Turmoil in Ukraine
Behind the Masks in Ukraine, Many Faces of Rebellion
By C. J. CHIVERS and NOAH SNEIDER
Mauricio Lima for The New York Times
Pro-Russian militiamen in the backyard of their base in Slovyansk, in eastern Ukraine, last week.
A deeper look at the rebels in Ukraine offers a murky picture of their
aims, motivations and connections. They appear to be Ukrainians, but
they have deep ties to and affinity for Russia.
SLOVYANSK,
Ukraine — The rebel leader spread a topographic map in front of a
closed grocery store here as a Ukrainian military helicopter flew past a
nearby hill. Ukrainian troops had just seized positions along a river,
about a mile and a half away. The commander thought they might advance.
He
issued orders with the authority of a man who had seen many battles.
“Go down to the bridge and set up the snipers,” the leader, who gave
only a first name, Yuri, said to a former Ukrainian paratrooper, who
jogged away.
Yuri
commands the 12th Company, part of the self-proclaimed People’s Militia
of the Donetsk People’s Republic, a previously unknown and often masked
rebel force that since early April has seized government buildings in
eastern Ukraine and, until Saturday, held prisoner a team of European
military observers it accused of being NATO spies.

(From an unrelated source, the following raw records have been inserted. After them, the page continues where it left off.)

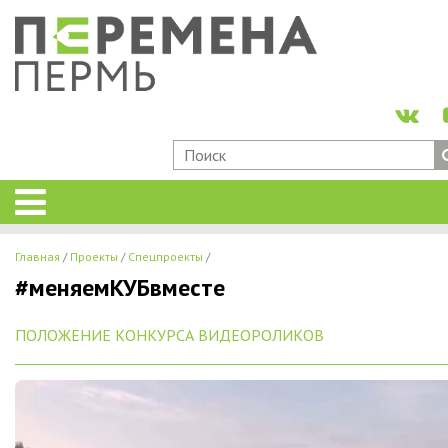
Главная
Проекты
Спецпроекты
#меняемКУБвместе
ПОЛОЖЕНИЕ КОНКУРСА ВИДЕОРОЛИКОВ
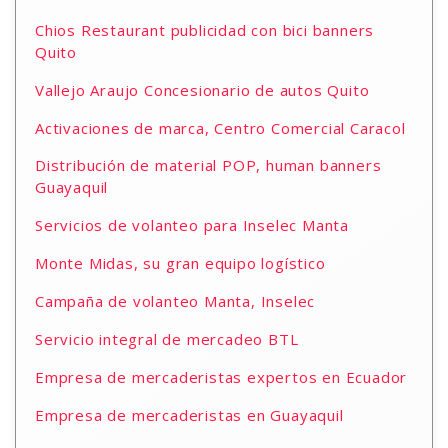
Chios Restaurant publicidad con bici banners
Quito
Vallejo Araujo Concesionario de autos Quito
Activaciones de marca, Centro Comercial Caracol
Distribución de material POP, human banners
Guayaquil
Servicios de volanteo para Inselec Manta
Monte Midas, su gran equipo logístico
Campaña de volanteo Manta, Inselec
Servicio integral de mercadeo BTL
Empresa de mercaderistas expertos en Ecuador
Empresa de mercaderistas en Guayaquil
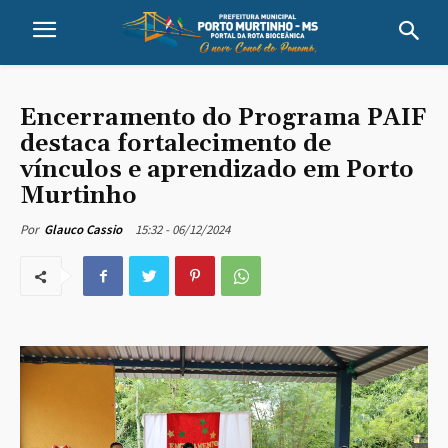
Encerramento do Programa PAIF
destaca fortalecimento de
vínculos e aprendizado em Porto
Murtinho
15:32 - 06/12/2024
Por
Glauco Cassio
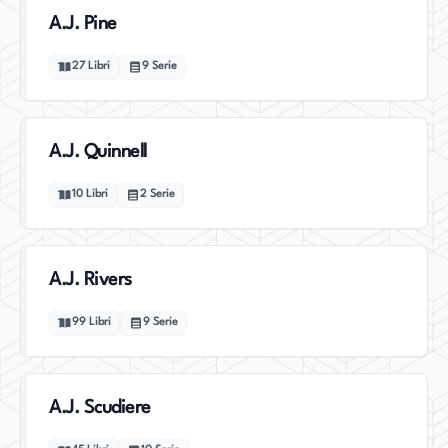
A.J. Pine
27
Libri
9
Serie
A.J. Quinnell
10
Libri
2
Serie
A.J. Rivers
99
Libri
9
Serie
A.J. Scudiere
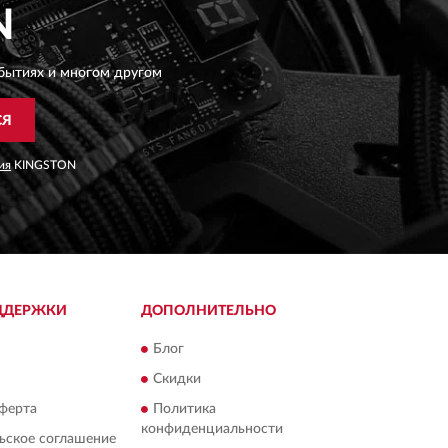
N
бытиях и многом другом
СЯ
ия
KINGSTON
ДДЕРЖКИ
ДОПОЛНИТЕЛЬНО
Блог
Скидки
ферта
Политика
конфиденциальности
ьское соглашение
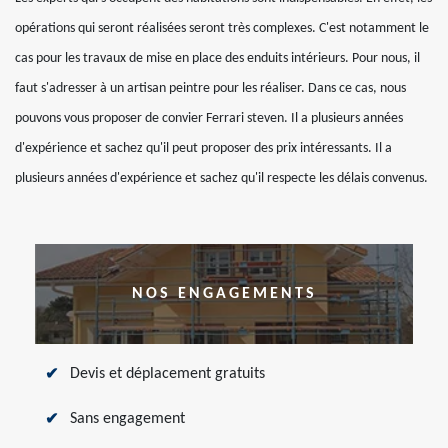
opérations qui seront réalisées seront très complexes. C'est notamment le
cas pour les travaux de mise en place des enduits intérieurs. Pour nous, il
faut s'adresser à un artisan peintre pour les réaliser. Dans ce cas, nous
pouvons vous proposer de convier Ferrari steven. Il a plusieurs années
d'expérience et sachez qu'il peut proposer des prix intéressants. Il a
plusieurs années d'expérience et sachez qu'il respecte les délais convenus.
NOS ENGAGEMENTS
Devis et déplacement gratuits
Sans engagement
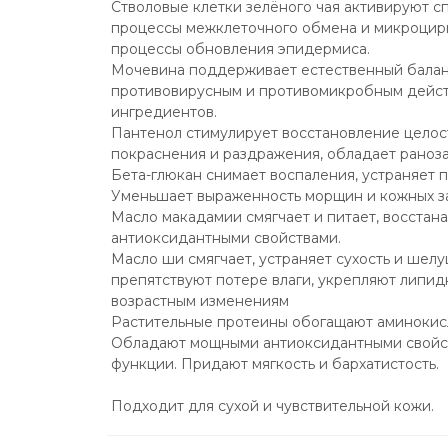
Стволовые клетки зелёного чая активируют сп
процессы межклеточного обмена и микроцирку
процессы обновления эпидермиса.
Мочевина поддерживает естественный баланс
противовирусным и противомикробным дейст
ингредиентов.
Пантенол стимулирует восстановление целост
покраснения и раздражения, обладает раноз
Бета-глюкан снимает воспаления, устраняет п
Уменьшает выраженность морщин и кожных за
Масло макадамии смягчает и питает, восстана
антиоксидантными свойствами.
Масло ши смягчает, устраняет сухость и шел
препятствуют потере влаги, укрепляют липидн
возрастным изменениям 
Растительные протеины обогащают аминокисл
Обладают мощными антиоксидантными свойств
функции. Придают мягкость и бархатистость.
Подходит для сухой и чувствительной кожи.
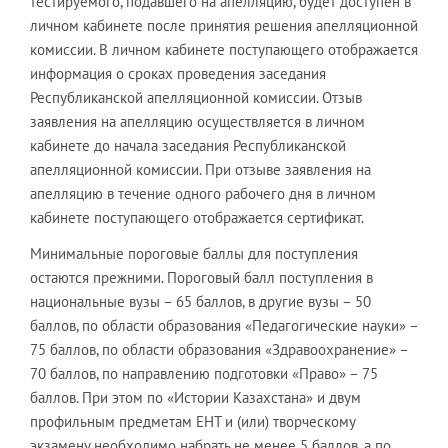
тестируемого, подавшего на апелляцию, будет доступен в
личном кабинете после принятия решения апелляционной
комиссии. В личном кабинете поступающего отображается
информация о сроках проведения заседания
Республиканской апелляционной комиссии. Отзыв
заявления на апелляцию осуществляется в личном
кабинете до начала заседания Республиканской
апелляционной комиссии. При отзыве заявления на
апелляцию в течение одного рабочего дня в личном
кабинете поступающего отображается сертификат.
Минимальные пороговые баллы для поступления
остаются прежними. Пороговый балл поступления в
национальные вузы – 65 баллов, в другие вузы – 50
баллов, по области образования «Педагогические науки» –
75 баллов, по области образования «Здравоохранение» –
70 баллов, по направлению подготовки «Право» – 75
баллов. При этом по «Истории Казахстана» и двум
профильным предметам ЕНТ и (или) творческому
экзамену необходимо набрать не менее 5 баллов, а по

Behind the Masks of Pro-Russian Militants in Ukraine
Credit Mauricio Lima for The New York Times
Yuri,
who appears to be in his mid-50s, is in many ways an ordinary eastern
Ukrainian of his generation. A military veteran, he survived the Soviet
collapse to own a small construction business in Druzhkovka, about 15
miles south of here.
But
his rebel stature has a particular root: He is also a former Soviet
special forces commander who served in Afghanistan, a background that
could make him both authentically local and a capable Kremlin proxy.
In
this war, clouded by competing claims on both sides, one persistent
mystery has been the identity and affiliations of the militiamen, who
have pressed the confrontation between Russia and the West into its
latest bitter phase.
Moscow says they are Ukrainians and not part of the Russian armed forces, as the so-called green men in Crimea turned out to be.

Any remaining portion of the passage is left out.